I'm not a robot

CAPTCHA

Privacy - Terms

reCAPTCHA v4
Link



















Original text

Zakładnicy związków Niektórzy ludzie nie potrafią być ze sobą szczerzy. Boją się ROZPOZNAĆ SWOJE PRAWDZIWE UCZUCIA. Bo przyznając się do czegoś, będziesz musiał ZROBIĆ DZIAŁANIE i stawić czoła NIEPRZYJEMNYM UCZUCIOM lub PRZYZNAĆ SIĘ DO POWODY i UPOKORZYĆ. Jeśli czuję, że nie kocham swojej „bratniej duszy”, to znaczy, że znudziła mi się ta osoba, a może on traktuje. okazuje mi brak szacunku, obraża mnie, wtedy MUSZĘ Z NIĄ ZERWAĆ, A wtedy STAWIAM SIĘ NA POCZUCIE WINY (strasznie jest kogoś urazić, zranić), MAM POczucie SAMOTNOŚCI (każdy w swoim życiu tego doświadczył). szalenie bolesne noce i dni po zerwaniu z osobą, do której byłeś przywiązany). Ktoś może Wstydzić się (że ma już 30 lat i wieczorami spaceruje sam). Albo ze STRACHU, ŻE NIGDY WIĘCEJ NIE SPOTKAM TAK DOBREGO CZŁOWIEKA, albo z innego powodu.

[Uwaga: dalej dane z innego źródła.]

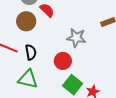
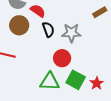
black semicircle: (31, 52) -> (48, 30), moved
green triangle: (28, 79) -> (50, 81), moved

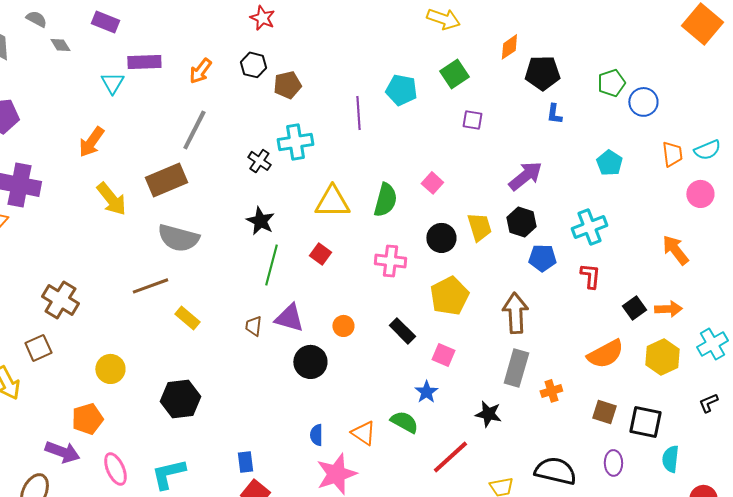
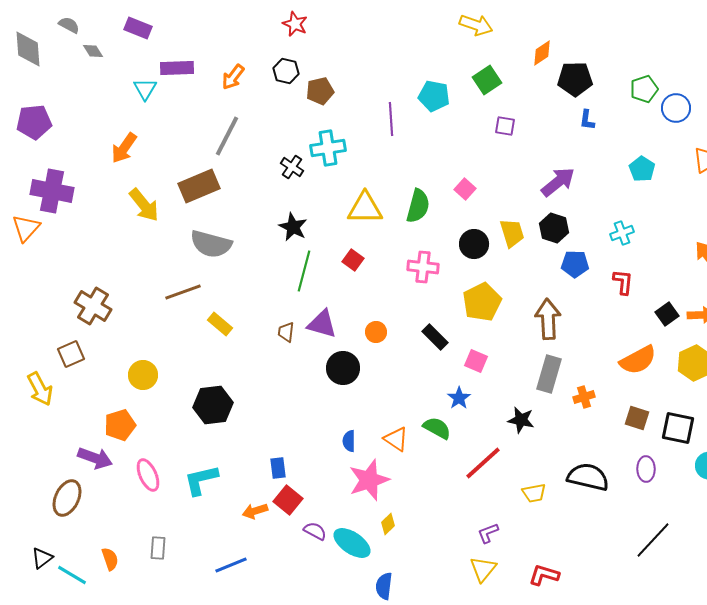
cyan cross: (589, 227) -> (622, 233), size x0.7

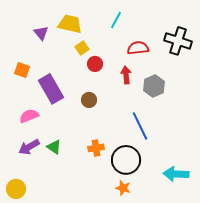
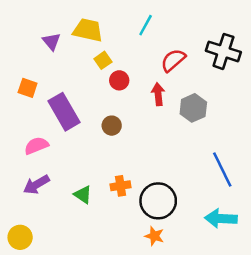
red semicircle: (138, 48) -> (173, 60), turned -35
blue line: (140, 126) -> (222, 169), moved
green triangle: (54, 147) -> (83, 195), moved

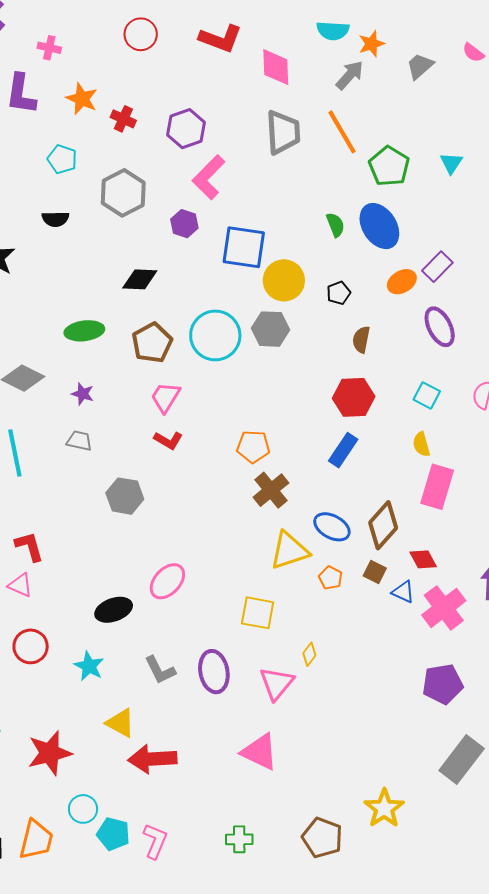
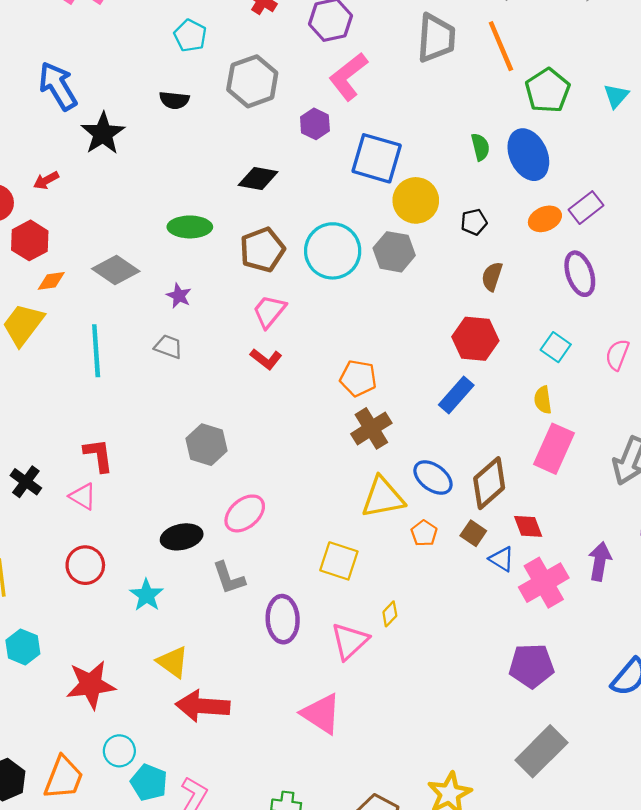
gray hexagon: (125, 496) -> (206, 445), moved
gray L-shape: (160, 670) -> (229, 578), moved

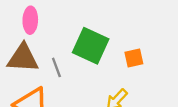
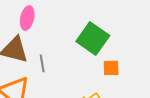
green square: (91, 46) -> (93, 39), moved

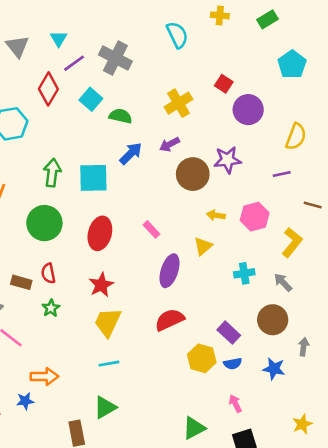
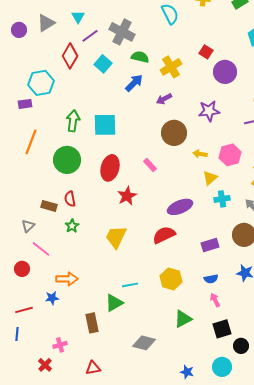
gray triangle: (17, 46) -> (46, 23), turned 36
green semicircle: (121, 116) -> (140, 57), moved
blue arrow: (131, 153) -> (134, 83), moved
brown circle: (193, 174) -> (174, 133), moved
yellow triangle: (203, 246) -> (210, 178), moved
purple ellipse: (170, 271) -> (180, 207), moved, turned 50
red star: (101, 285) -> (127, 196), moved
purple rectangle: (229, 333) -> (210, 245), turned -60
yellow hexagon: (202, 358) -> (171, 279), moved
cyan line: (109, 364) -> (130, 285), moved
blue semicircle: (233, 364) -> (211, 279), moved

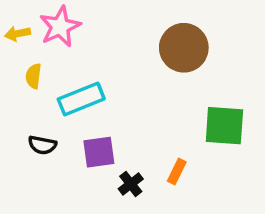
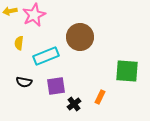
yellow arrow: (18, 34) -> (10, 11), moved
brown circle: (184, 48) -> (80, 37), moved

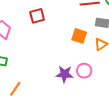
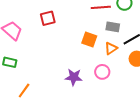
pink circle: (84, 71) -> (102, 72), moved

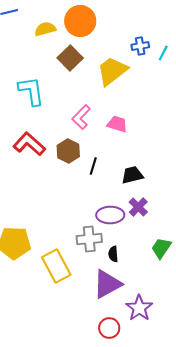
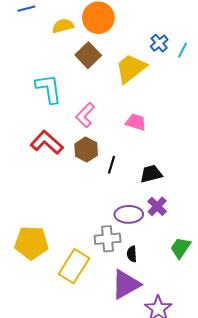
blue cross: (140, 46) -> (159, 43), turned -30
pink L-shape: (81, 117) -> (85, 115), moved
yellow rectangle: (56, 266) -> (74, 266), turned 60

I znowu będziesz musiał ułożyć swoje życie: poszukaj swoich zainteresowań w życiu, poszukaj partnera życiowego - spróbuj - zerwij i spróbuj jeszcze raz... A niektórzy ludzie są tak przestraszeni, że wolą ZAMKNĄĆ OCZY NA SWOJE PRAWDZIWE UCZUCIA. Będą narzekać przyjaciołom czy dziewczynom, że „on jest tym i tamtym”, wywołują skandale i argumentują, że „gdyby tylko on/ona, to bym go/ją kochała”, niektórzy wyciskają z siebie miłość. I to właśnie ci ludzie, przymykając oczy na SWOJE PRAWDZIWE UCZUCIA (na to, co samo w sobie odczuwa, a nie na rozumowanie, jakby był taki dobry...), stają się zakładnikami bezproduktywnych, nieszczęśliwych związków.